The retrospective cohort study examined all patients discharged from the 157 non-pediatric EDs in Ontario who received a new diagnosis of atrial fibrillation between April 1, 2007 and March 31, 2012 and found:

  • Among 14,907 visits, half (50.1 per cent) had follow-up care within seven days of discharge.
  • By 30 days, 18 per cent still had not obtained follow-up care.
  • Among emergency and family physician factors, lack of a family physician had the largest independent association with acquiring follow-up care within seven days of discharge.
  • Patients whose family physician was remunerated via primarily fee-for-service methods were more likely to be seen within seven days than those who were reimbursed via primarily capitation.

“Given that the number of patients with atrial fibrillation is expected to rise rapidly in the future, it is important for clinicians and policy makers to implement a means for these patients to obtain timely follow-up care after they leave the ED,” says Atzema.

The study was funded in part by a Canadian Institutes of Health Research (CIHR) grant. Dr. Atzema was supported by a New Investigator Award from the Heart and Stroke Foundation of Ontario.

“Incident atrial fibrillation in the emergency department in Ontario: a population-based retrospective cohort study of follow-up care,” was published today in the CMAJ Open.

Authors: Clare L Atzema, Bing Yu, Noah M Ivers, Paula M Rochon, Douglas S Lee, Michael J Schull, Peter C Austin.

ICES is an independent, non-profit organization that uses population-based health information to produce knowledge on a broad range of health care issues.
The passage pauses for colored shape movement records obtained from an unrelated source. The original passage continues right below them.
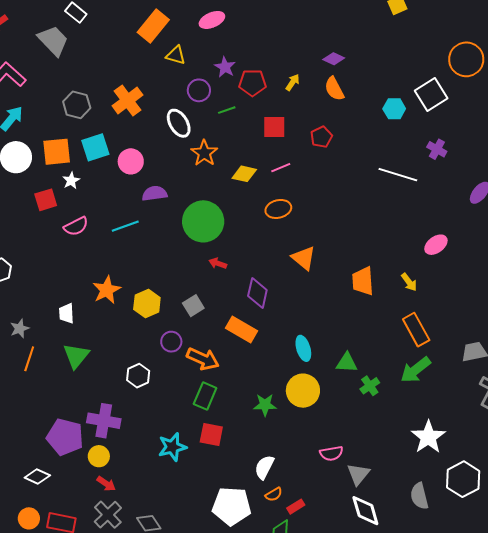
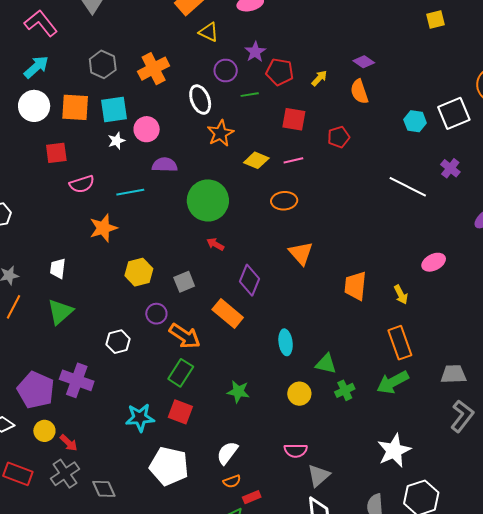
white star: (71, 181) -> (116, 141), moved
orange star: (107, 290) -> (103, 228), moved
yellow circle: (303, 391) -> (299, 394), moved, size x0.7
yellow circle: (99, 456) -> (44, 431), moved
white pentagon: (232, 506) -> (169, 466), moved

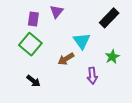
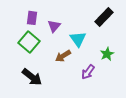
purple triangle: (57, 12) -> (54, 26), moved
purple arrow: (92, 76) -> (88, 72), turned 42
black arrow: (33, 81) -> (32, 77), size x1.5

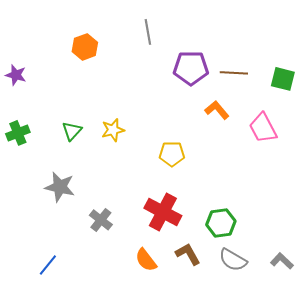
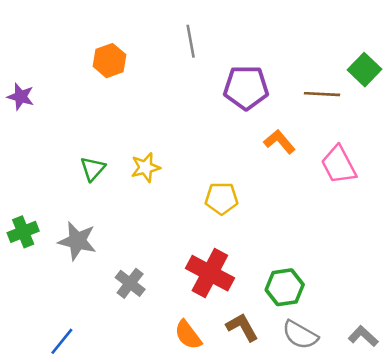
brown line: (234, 73) -> (322, 94), moved
green square: (283, 79) -> (365, 70), moved, turned 30
green cross: (18, 133) -> (23, 232), moved

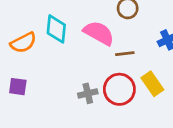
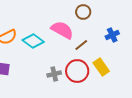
cyan diamond: (56, 29) -> (33, 41), moved, turned -60
brown line: (125, 54) -> (81, 45), turned -32

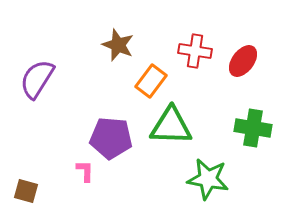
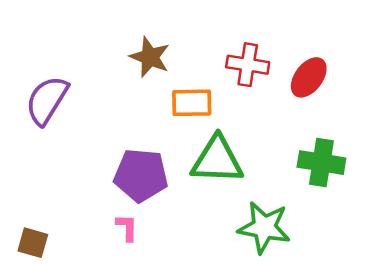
orange rectangle: (151, 81) -> (192, 103), turned 52
pink L-shape: (85, 171) -> (127, 227), moved

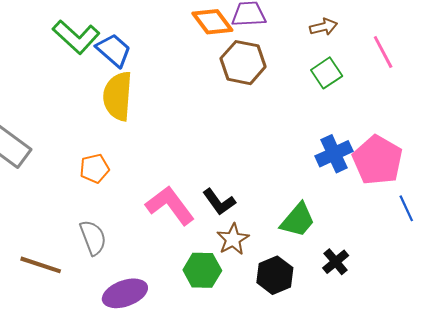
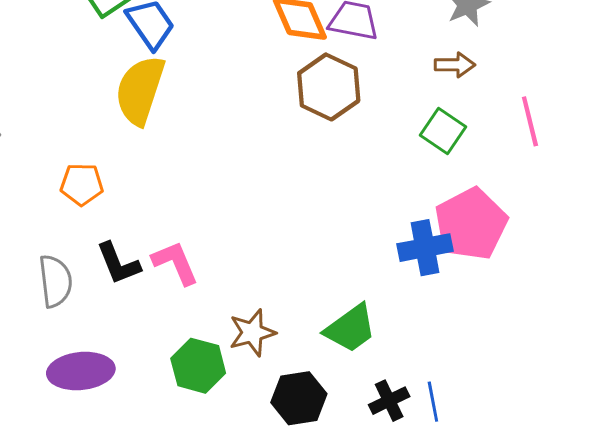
green square: (327, 73) -> (443, 131), turned -36
pink pentagon: (378, 160) -> (471, 224), moved
black L-shape: (219, 202) -> (118, 263), moved
pink L-shape: (170, 205) -> (175, 263), size x0.7
blue line: (406, 208) -> (433, 402), moved

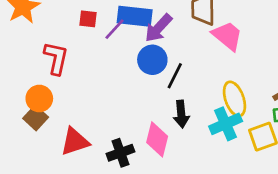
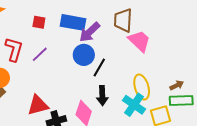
purple line: (114, 29) -> (40, 54), moved
cyan cross: (226, 124) -> (134, 105), turned -35
red triangle: (75, 142) -> (38, 105), moved

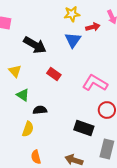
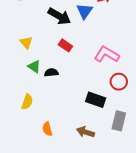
black arrow: (35, 45) -> (59, 16), moved
black semicircle: (40, 110) -> (51, 73), moved
yellow semicircle: (28, 129) -> (27, 102), moved

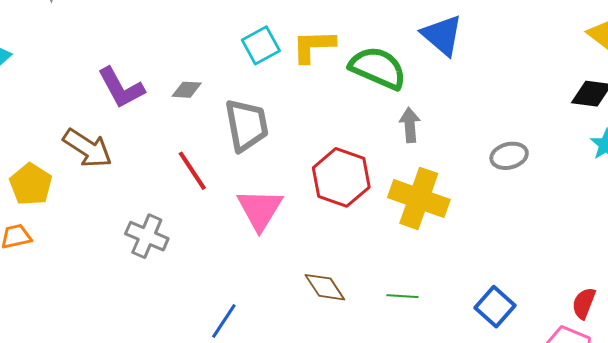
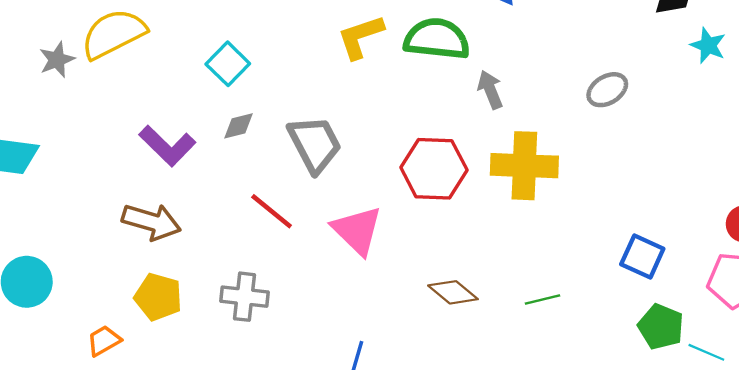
cyan square: (261, 45) -> (228, 64), moved
yellow pentagon: (31, 184) -> (158, 297), moved
green line: (402, 296) -> (542, 300), moved

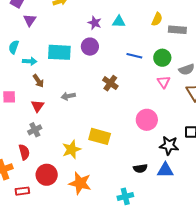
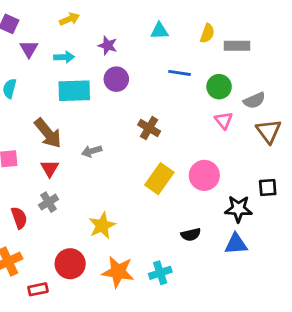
cyan triangle: (119, 22) -> (159, 31), moved
purple star: (95, 23) -> (108, 45), moved
blue line: (134, 56) -> (180, 73), moved
cyan arrow: (30, 61) -> (64, 57), moved
brown arrow: (38, 81) -> (48, 133), size x1.6
yellow rectangle: (100, 136) -> (159, 179), moved, turned -65
red semicircle: (24, 152) -> (19, 218), moved
black semicircle: (140, 168) -> (191, 235), moved
cyan cross: (125, 196) -> (160, 273), moved

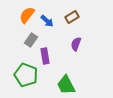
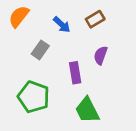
orange semicircle: (27, 15) -> (19, 16), moved
purple rectangle: (45, 56) -> (75, 73), moved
Our unbiased evidence provides measures of health system performance, a clearer understanding of the shifting health care needs of Ontarians, and a stimulus for discussion of practical solutions to optimize scarce resources. ICES knowledge is highly regarded in Canada and abroad, and is widely used by government, hospitals, planners, and practitioners to make decisions about care delivery and to develop policy.